(EXERCISE DIRECTIONS) Without the images, print every line of the material below exactly as given.

:: WORKING DATA

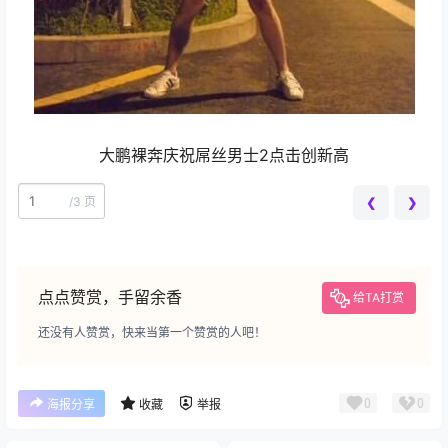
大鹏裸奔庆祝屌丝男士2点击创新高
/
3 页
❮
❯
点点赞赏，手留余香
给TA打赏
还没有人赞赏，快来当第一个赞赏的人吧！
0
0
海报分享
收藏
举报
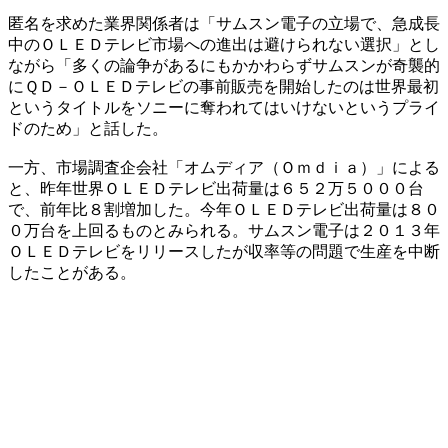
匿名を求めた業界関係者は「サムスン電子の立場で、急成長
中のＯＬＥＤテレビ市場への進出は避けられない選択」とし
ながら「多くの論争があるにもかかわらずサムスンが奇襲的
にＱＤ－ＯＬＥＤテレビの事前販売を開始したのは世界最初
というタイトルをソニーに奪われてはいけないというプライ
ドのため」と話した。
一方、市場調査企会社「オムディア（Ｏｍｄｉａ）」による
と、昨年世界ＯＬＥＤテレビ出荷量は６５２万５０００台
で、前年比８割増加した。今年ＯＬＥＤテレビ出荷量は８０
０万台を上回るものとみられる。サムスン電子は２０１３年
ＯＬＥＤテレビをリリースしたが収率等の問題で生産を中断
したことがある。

::::

(EXERCISE OUTPUT)
大鹏裸奔庆祝屌丝男士2点击创新高
/
3 页
❮
❯
点点赞赏，手留余香
给TA打赏
还没有人赞赏，快来当第一个赞赏的人吧！
0
0
海报分享
收藏
举报
匿名を求めた業界関係者は「サムスン電子の立場で、急成長
中のＯＬＥＤテレビ市場への進出は避けられない選択」とし
ながら「多くの論争があるにもかかわらずサムスンが奇襲的
にＱＤ－ＯＬＥＤテレビの事前販売を開始したのは世界最初
というタイトルをソニーに奪われてはいけないというプライ
ドのため」と話した。
一方、市場調査企会社「オムディア（Ｏｍｄｉａ）」による
と、昨年世界ＯＬＥＤテレビ出荷量は６５２万５０００台
で、前年比８割増加した。今年ＯＬＥＤテレビ出荷量は８０
０万台を上回るものとみられる。サムスン電子は２０１３年
ＯＬＥＤテレビをリリースしたが収率等の問題で生産を中断
したことがある。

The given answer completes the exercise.